El problema podría resumirse así. Atender a
la familia se ha vuelto muy complicado, ahora frecuentemente trabajan fuera de
casa el padre y la madre. Los niños necesitan mucha atención, y los padres aptitudes
acrobáticas para cuidarlos y dedicarse a la profesión. Algunos tiran la toalla,
renunciando a tener hijos o a seguir la carrera. Quienes quieren compaginar
ambas cosas buscan remedios prácticos, pero no siempre las empresas los
facilitan. Se empieza a pensar, a nivel mundial, que es preciso revisar la
manera de concebir el trabajo. Porque si la familia se tambalea, se tambalea
la sociedad; y de paso las empresas.
Según los datos de una encuesta realizada en
1995 por Eli Lilly, farmacéutica multinacional norteamericana, sólo el 36 % de
sus empleados decían que es posible ascender si dedican a la familia el tiempo
suficiente. Por supuesto, Lilly es una empresa inteligente y desarrolla -por
eso hace estas encuestas-, una política favorable a que los empleados
puedan cuidar sus familias. Saben que así no sólo "favorecen a las
personas o a sociedad ", sino, a la larga -¿a la corta?-, también
"a la empresa".
Frecuentemente la carrera puede perjudicar a
la familia, a causa del estilo de trabajo de algunas empresas "modernas",
en funcionamiento las 24 horas del día, no por un eficiente sistema de
trabajo, sino por el simple sistema de quemar a sus empleados. En ellas
"el empleado ideal es el que siempre está disponible. Para este tipo de
empresas el héroe es el que está siempre libre para viajar en cuento se lo pidan,
no el que "tiene que ir a casa" para atender a su familia. En este
mundo en que el trabajo se ha convertido en unas fauces insaciables que
devoran todas las horas del día -y también muchas de la noche-, el trabajador
modelo es el que más puede dar de comer al monstruo".

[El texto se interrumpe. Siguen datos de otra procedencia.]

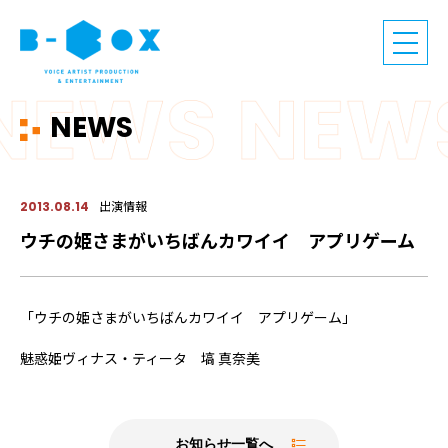
NEWS
出演情報
2013.08.14
ウチの姫さまがいちばんカワイイ アプリゲーム
「ウチの姫さまがいちばんカワイイ アプリゲーム」
魅惑姫ヴィナス・ティータ 塙 真奈美
お知らせ一覧へ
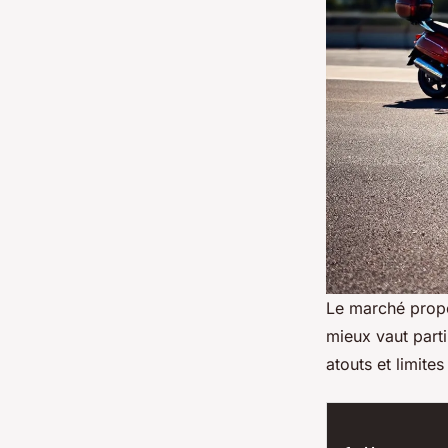
Le marché propo
mieux vaut parti
atouts et limite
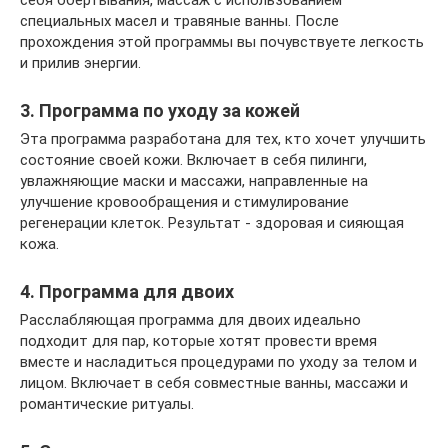
специальных масел и травяные ванны. После
прохождения этой программы вы почувствуете легкость
и прилив энергии.
3. Программа по уходу за кожей
Эта программа разработана для тех, кто хочет улучшить
состояние своей кожи. Включает в себя пилинги,
увлажняющие маски и массажи, направленные на
улучшение кровообращения и стимулирование
регенерации клеток. Результат - здоровая и сияющая
кожа.
4. Программа для двоих
Расслабляющая программа для двоих идеально
подходит для пар, которые хотят провести время
вместе и насладиться процедурами по уходу за телом и
лицом. Включает в себя совместные ванны, массажи и
романтические ритуалы.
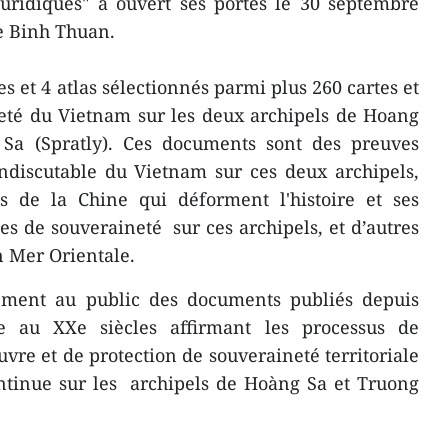
juridiques" a ouvert ses portes le 30 septembre
e Binh Thuan.
 et 4 atlas sélectionnés parmi plus 260 cartes et
ineté du Vietnam sur les deux archipels de Hoang
 Sa (Spratly). Ces documents sont des preuves
indiscutable du Vietnam sur ces deux archipels,
ns de la Chine qui déforment l'histoire et ses
es de souveraineté sur ces archipels, et d’autres
n Mer Orientale.
lement au public des documents publiés depuis
e au XXe siècles affirmant les processus de
vre et de protection de souveraineté territoriale
tinue sur les archipels de Hoàng Sa et Truong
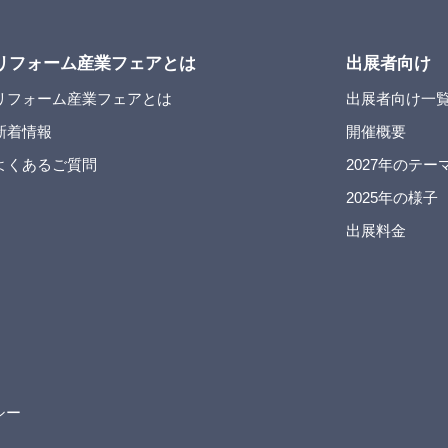
リフォーム産業フェアとは
出展者向け
リフォーム産業フェアとは
出展者向け一
新着情報
開催概要
よくあるご質問
2027年のテー
2025年の様子
出展料金
シー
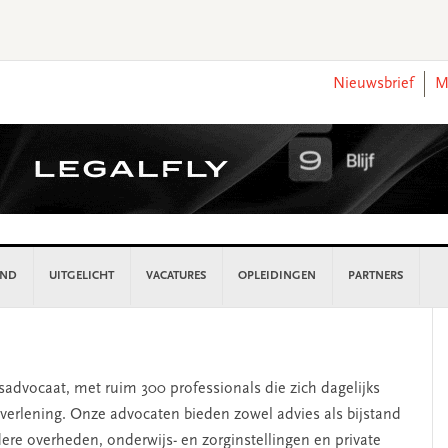
Nieuwsbrief
M
AND
UITGELICHT
VACATURES
OPLEIDINGEN
PARTNERS
P
S
dsadvocaat, met ruim 300 professionals die zich dagelijks
verlening. Onze advocaten bieden zowel advies als bijstand
ere overheden, onderwijs- en zorginstellingen en private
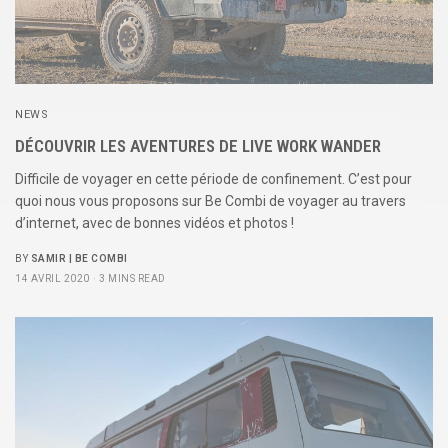
NEWS
DÉCOUVRIR LES AVENTURES DE LIVE WORK WANDER
Difficile de voyager en cette période de confinement. C’est pour
quoi nous vous proposons sur Be Combi de voyager au travers
d’internet, avec de bonnes vidéos et photos !
BY
SAMIR | BE COMBI
14 AVRIL 2020
3 MINS READ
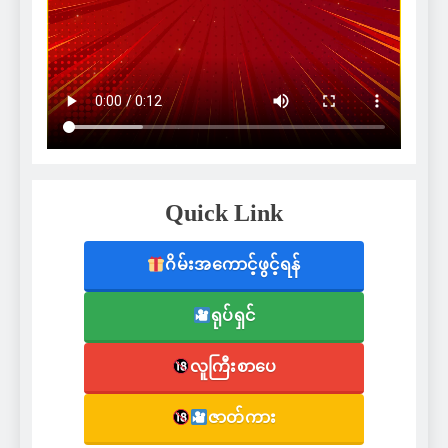
Quick Link
ဂိမ်းအကောင့်ဖွင့်ရန်
ရုပ်ရှင်
လူကြီးစာပေ
ဇာတ်ကား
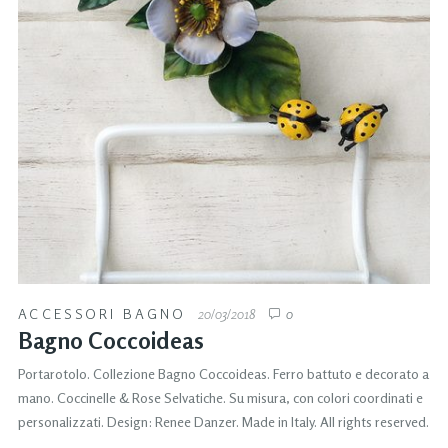
ACCESSORI BAGNO
20/03/2018
0
Bagno Coccoideas
Portarotolo. Collezione Bagno Coccoideas. Ferro battuto e decorato a
mano. Coccinelle & Rose Selvatiche. Su misura, con colori coordinati e
personalizzati. Design: Renee Danzer. Made in Italy. All rights reserved.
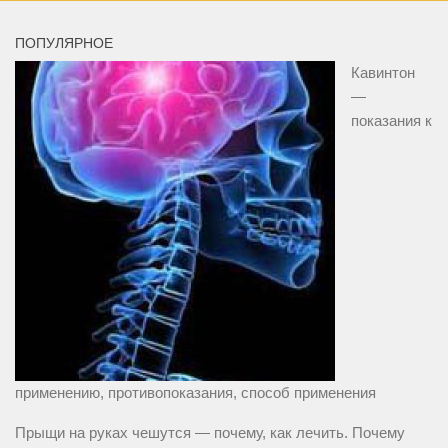
ПОПУЛЯРНОЕ
Кавинтон
—
показания к
применению, противопоказания, способ применения
Прыщи на руках чешутся — почему, как лечить. Почему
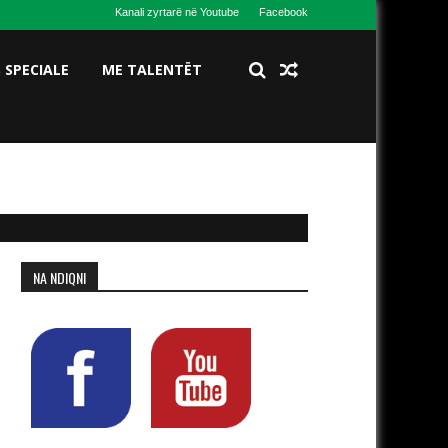
Kanali zyrtarë në Youtube
Facebook
S SPECIALE
ME TALENTËT
NA NDIQNI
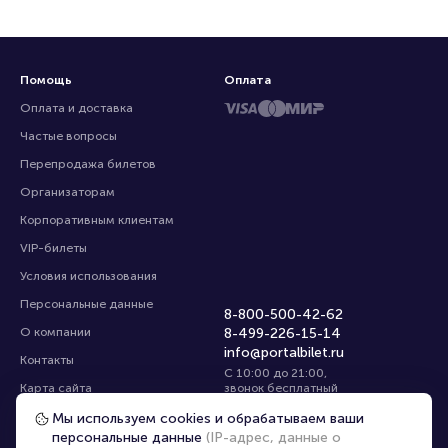
Помощь
Оплата
Оплата и доставка
Частые вопросы
Перепродажа билетов
Организаторам
Корпоративным клиентам
VIP-билеты
Условия использования
Персональные данные
8-800-500-42-62
О компании
8-499-226-15-14
info@portalbilet.ru
Контакты
С 10:00 до 21:00
,
Карта сайта
звонок бесплатный
Управление cookies
Все площадки
Мы используем cookies и обрабатываем ваши
персональные данные
(IP-адрес, данные о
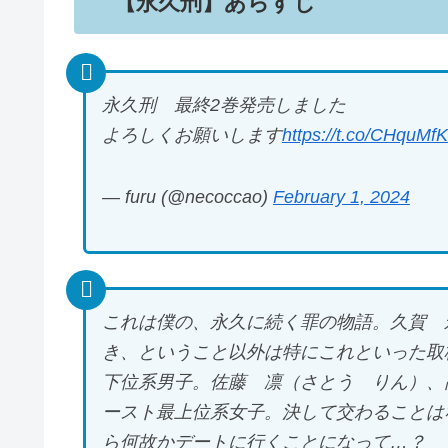
【永久刑】あらすじ
永久刑 最終2巻発売しました
よろしくお願いします
https://t.co/CHquM
— furu (@necoccao)
February 1, 2024
これは僕の、永久に続く罪の物語。久賀 
き、ということ以外は特にこれといった取
下位系男子。佐藤 凛（さとう りん）、
ースト最上位系女子。決して交わることは
ら何故かデートに行くことになって…？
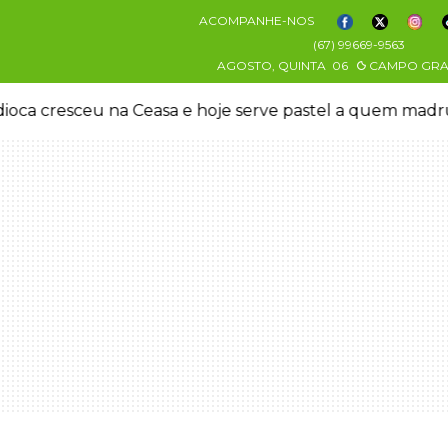
ACOMPANHE-NOS
(67) 99669-9563
AGOSTO, QUINTA
06
CAMPO GR
oca cresceu na Ceasa e hoje serve pastel a quem mad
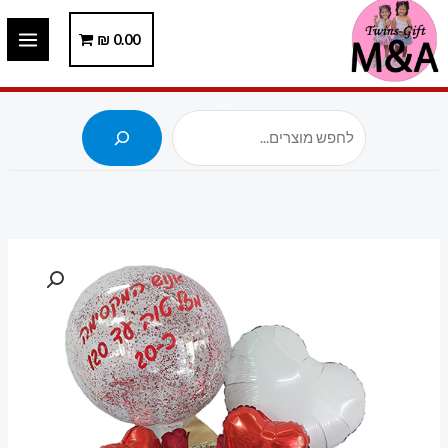
ילוג
תוכן
0.00
₪
חיפוש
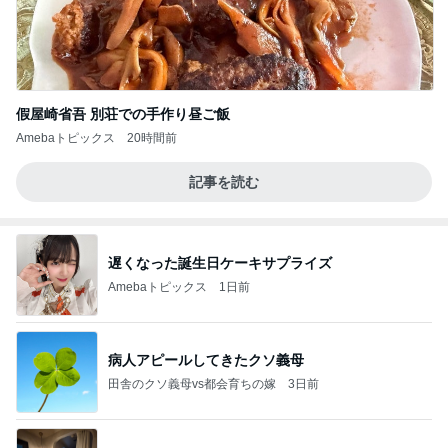
假屋崎省吾 別荘での手作り昼ご飯
Amebaトピックス
20時間前
記事を読む
遅くなった誕生日ケーキサプライズ
Amebaトピックス
1日前
病人アピールしてきたクソ義母
田舎のクソ義母vs都会育ちの嫁
3日前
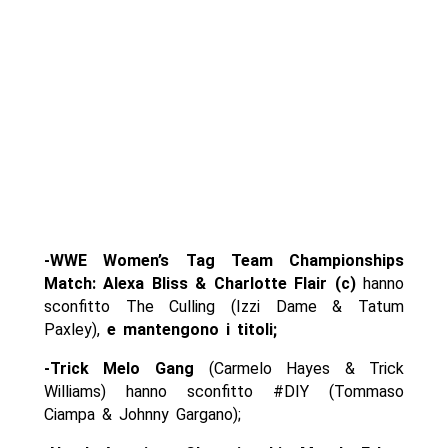
-WWE Women’s Tag Team Championships
Match:
Alexa Bliss & Charlotte Flair (c)
hanno
sconfitto The Culling (Izzi Dame & Tatum
Paxley),
e mantengono i titoli;
-Trick Melo Gang
(Carmelo Hayes & Trick
Williams) hanno sconfitto #DIY (Tommaso
Ciampa & Johnny Gargano);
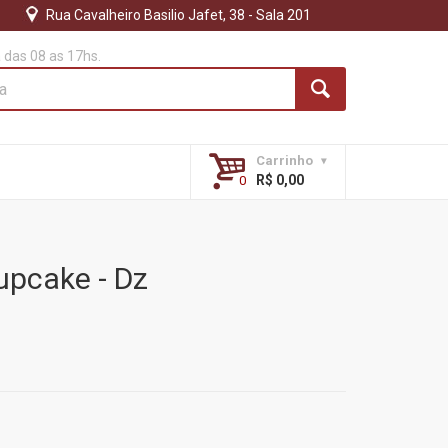
Rua Cavalheiro Basilio Jafet, 38 - Sala 201
das 08 as 17hs.
Carrinho
R$ 0,00
upcake - Dz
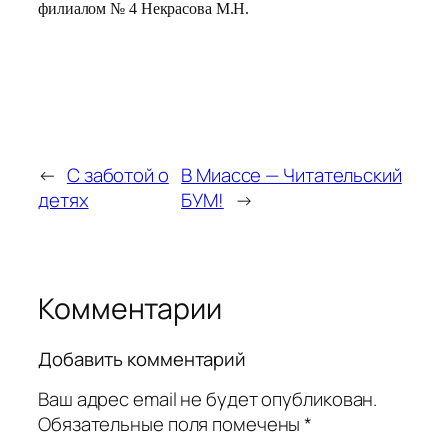
филиалом № 4 Некрасова М.Н.
←
С заботой о
В Миассе — Читательский
детях
БУМ!
→
Комментарии
Добавить комментарий
Ваш адрес email не будет опубликован.
Обязательные поля помечены
*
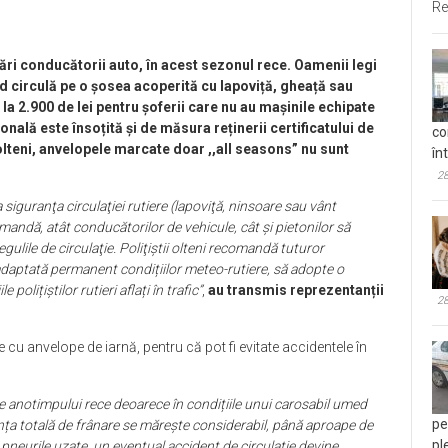
Re
dări conducătorii auto, în acest sezonul rece.
Oamenii legi
nd circulă pe o șosea acoperită cu lapoviță, gheață sau
la 2.900 de lei pentru șoferii care nu au mașinile echipate
nală este însoțită și de măsura reținerii certificatului de
co
r olteni, anvelopele marcate doar ,,all seasons” nu sunt
în
28
siguranţa circulaţiei rutiere (lapoviţă, ninsoare sau vânt
mandă, atât conducătorilor de vehicule, cât şi pietonilor să
ulile de circulaţie. Poliţiştii olteni recomandă tuturor
adaptată permanent condițiilor meteo-rutiere, să adopte o
olițiștilor rutieri aflați în trafic”
,
au transmis reprezentanții
28
 cu anvelope de iarnă, pentru că pot fi evitate accidentele în
 anotimpului rece deoarece în condițiile unui carosabil umed
pe
nța totală de frânare se mărește considerabil, până aproape de
pl
 pneurile uzate, un eventual accident de circulație devine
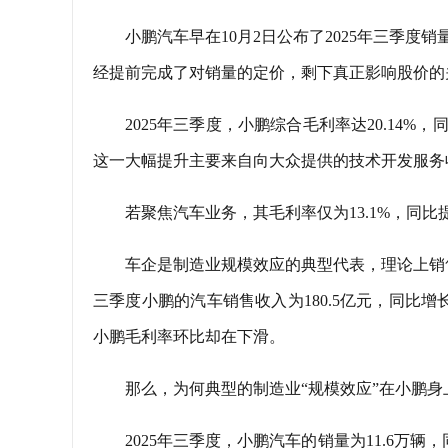
小鹏汽车早在10月2日公布了2025年三季度
经提前完成了对销量的定价，剩下真正影响股价的
2025年三季度，小鹏综合毛利率达20.14%
这一大幅提升主要来自向大众提供的技术开发服务
若聚焦汽车业务，其毛利率仅为13.1%，同比提
车企是制造业规模效应的典型代表，理论上销
三季度小鹏的汽车销售收入为180.5亿元，同比增长
小鹏毛利率环比却在下滑。
那么，为何典型的制造业“规模效应”在小鹏
2025年三季度，小鹏汽车的销量为11.6万辆，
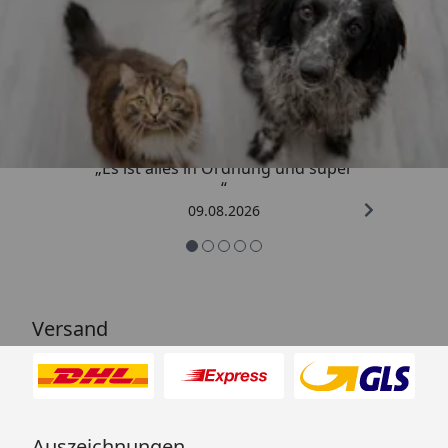
Trusted Shops
4,73
/ 5
„Es ist alles in Ordnung und super
“
09.08.2026
Versand
Auszeichnungen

En meses pasados, Dayly Telegrafh, de
Londres, ha publicado reportajes sobre mujeres, profesionales brillantes, que
han abandonado total o parcialmente el trabajo fuera del hogar para atender a
sus hijos. El mensaje es que lo hacen a sabiendas y con orgullo, aunque su
decisión no sea comprendida por algunas personas o empresas miopes. Las
antiguas tesis feministas (el hogar como cárcel de la mujer) ya no hacen mella en muchas
mujeres, que no quieren perder la oportunidad única de estar con sus hijos y
cuidarlos personalmente, sobre todo cuando son pequeños.
Este complejo problema, podrá resolverse
-caso por caso, cada caso es un caso- con dos condiciones. Una, que, aunque se
tenga que trabajar fuera, haya convencimiento de que el trabajo de la
administración doméstica -incluida la atención de los hijos-, es un trabajo
del más alto nivel profesional y que debe tener el reconocimiento de la
sociedad. Y la segunda, luchar por corregir la actual concepción laboral y
remodelar los puestos de trabajo en función de las necesidades de la familia.
Mientras se siga catalogando el hogar simplemente como "ocio
improductivo" -y no la base sobre la que la persona se desarrolla y puede
trabajar- el trabajo y la vida familiar serán dos mundos separados que las
mujeres -!y los hombres!- difícilmente podrán habitar a la vez.